Clarke: Das kommt auf die Definition von Cyberkrieg an. Wenn man Cyberspionage miteinbezieht, dann wäre die Antwort ganz klar ja. Jeden Tag hacken sich Länder in die Netze anderer Staaten und vor allem auch in Netzwerke von Unternehmen dieser Staaten.

STANDARD: Das Problem bei der Definition ist, dass Krieg als Konflikt zwischen Staaten im Netz kaum noch gegeben ist. Beispiel: der Angriff mit dem Computerwurm Stuxnet auf iranische Atomanlagen vergangenen Sommer. Ist schon geklärt, wer dahintersteckt?

Clarke: Nein. Die wahrscheinlichen Angreifer waren entweder Israel oder die USA. Aber dennoch ist es ziemlich klar, dass ein Nationalstaat hinter der Attacke stand. Sie war sehr anspruchsvoll, das hätte eine Gruppe von Einzelpersonen nicht leisten können.
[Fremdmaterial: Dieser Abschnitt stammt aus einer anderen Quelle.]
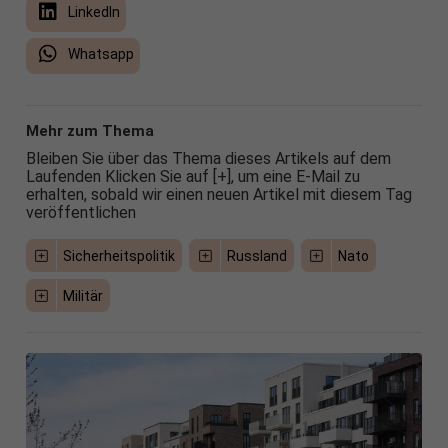
LinkedIn
Whatsapp
Mehr zum Thema
Bleiben Sie über das Thema dieses Artikels auf dem
Laufenden Klicken Sie auf [+], um eine E-Mail zu
erhalten, sobald wir einen neuen Artikel mit diesem Tag
veröffentlichen
Sicherheitspolitik
Russland
Nato
Militär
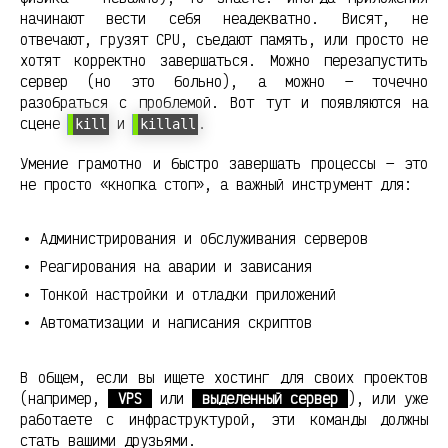
начинают вести себя неадекватно. Висят, не
отвечают, грузят CPU, съедают память, или просто не
хотят корректно завершаться. Можно перезапустить
сервер (но это больно), а можно — точечно
разобраться с проблемой. Вот тут и появляются на
сцене
и
.
kill
killall
Умение грамотно и быстро завершать процессы — это
не просто «кнопка стоп», а важный инструмент для:
Администрирования и обслуживания серверов
Реагирования на аварии и зависания
Тонкой настройки и отладки приложений
Автоматизации и написания скриптов
В общем, если вы ищете хостинг для своих проектов
(например,
VPS
или
выделенный сервер
), или уже
работаете с инфраструктурой, эти команды должны
стать вашими друзьями.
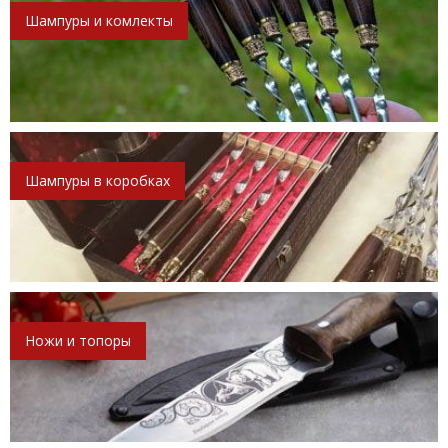
Шампуры и комлекты
Шампуры в коробках
Ножи и топоры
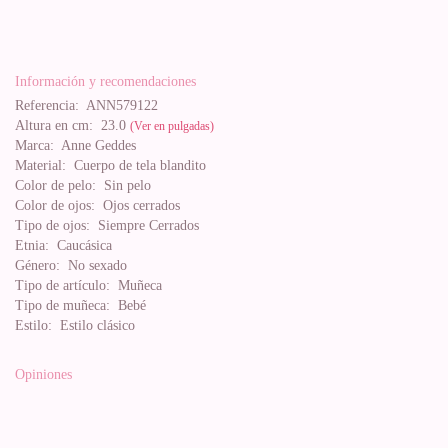
Información y recomendaciones
Referencia:
ANN579122
Altura en cm:
23.0
(Ver en pulgadas)
Marca:
Anne Geddes
Material:
Cuerpo de tela blandito
Color de pelo:
Sin pelo
Color de ojos:
Ojos cerrados
Tipo de ojos:
Siempre Cerrados
Etnia:
Caucásica
Género:
No sexado
Tipo de artículo:
Muñeca
Tipo de muñeca:
Bebé
Estilo:
Estilo clásico
Opiniones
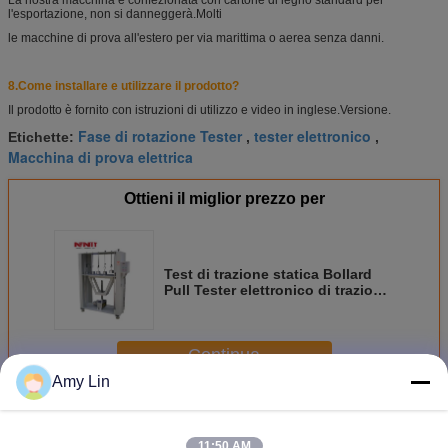
l'esportazione, non si danneggerà.
Molti
le macchine di prova all'estero per via marittima o aerea senza danni.
8.
Come installare e utilizzare il prodotto?
Il prodotto è fornito con istruzioni di utilizzo e video in inglese.
Versione.
Fase di rotazione Tester
tester elettronico
Etichette:
,
,
Macchina di prova elettrica
Ottieni il miglior prezzo per
Test di trazione statica Bollard
Pull Tester elettronico di trazione
per resistenza al carico RS-8103
Continua
Amy Lin
Tester elettronico del prodotto
Più
11:50 AM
STANDARD: Viele Experten sehen in der Cyberkriegsführung einen ähnlichen militärischen Paradigmenwechsel wie jenen, der in den 1940er-Jahren mit der Einführung von Nuklearwaffen erfolgte. Was ist der größte Unterschied zwischen diesen beiden Waffengattungen?

Clarke: Trivial gesagt: Nuklearwaffen töten Menschen, Cyberwaffen nicht. Was die militärische Strategie für den Einsatz betrifft, gibt es einige Unterschiede: Im Cyberkrieg können Sie nie sicher sein, wer Sie angegriffen hat. Das Problem der Attribution von Angriffen tritt auf, weil Staaten vorgeben können, dass jemand anderer die Attacke ausgeführt hat.

STANDARD: Auch die Esten wissen bis heute nicht mit Sicherheit, ob tatsächlich Russland hinter der Attacke auf ihre Netzwerke im Frühjahr 2007 stand.

Clarke: Es war jedenfalls nicht Brasilien, das steht fest. Wenn Russland tagelang die estnische Regierung kritisiert und dann erfolgen Attacken auf estnische Computersysteme, dann kann man daraus schließen, dass es zumindest Personen waren, die von der Regierung dazu ermutigt wurden. Auch die Vorgangsweise spricht dafür: Die Server standen in Russland.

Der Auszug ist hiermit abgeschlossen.